------ Materials provided

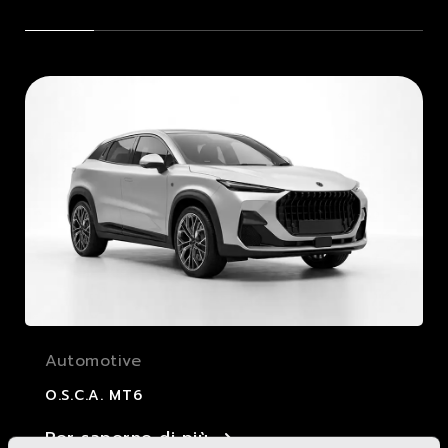
Automotive
O.S.C.A. MT6
Per saperne di più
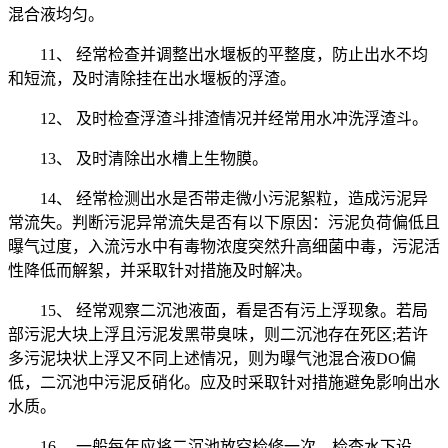
混合液均匀。
11、 经常检查并调整出水堰板的平整度，防止出水不均
和短流，及时清除挂在出水堰板的浮渣。
12、 及时检查浮渣斗排渣情况并经常用水冲洗浮渣斗。
13、 及时清除出水槽上生物膜。
14、 经常检测出水是否带走微小污泥絮粒，造成污泥异
常流失。判断污泥异常流失是否有以下原因：污泥负荷偏低且
曝气过度，入流污水中有毒物浓度突然升高细菌中毒，污泥活
性降低而解絮，并采取针对措施及时解决。
15、 经常观察二沉池液面，看是否有污上浮现象。若局
部污泥大块上浮且污泥发黑带臭味，则二沉池存在死区;若许
多污泥块状上浮又不同上述情况，则为曝气池混合液DO偏
低，二沉池中污泥反硝化。应及时采取针对措施避免影响出水
水质。
16、 一般每年应将二沉池放空检修一次，检查水下设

------------

What the task requires → Without including any pictures, return every line of the records exactly.

Output of the exercise →
Automotive
O.S.C.A. MT6
Per saperne di più
混合液均匀。
11、 经常检查并调整出水堰板的平整度，防止出水不均
和短流，及时清除挂在出水堰板的浮渣。
12、 及时检查浮渣斗排渣情况并经常用水冲洗浮渣斗。
13、 及时清除出水槽上生物膜。
14、 经常检测出水是否带走微小污泥絮粒，造成污泥异
常流失。判断污泥异常流失是否有以下原因：污泥负荷偏低且
曝气过度，入流污水中有毒物浓度突然升高细菌中毒，污泥活
性降低而解絮，并采取针对措施及时解决。
15、 经常观察二沉池液面，看是否有污上浮现象。若局
部污泥大块上浮且污泥发黑带臭味，则二沉池存在死区;若许
多污泥块状上浮又不同上述情况，则为曝气池混合液DO偏
低，二沉池中污泥反硝化。应及时采取针对措施避免影响出水
水质。
16、 一般每年应将二沉池放空检修一次，检查水下设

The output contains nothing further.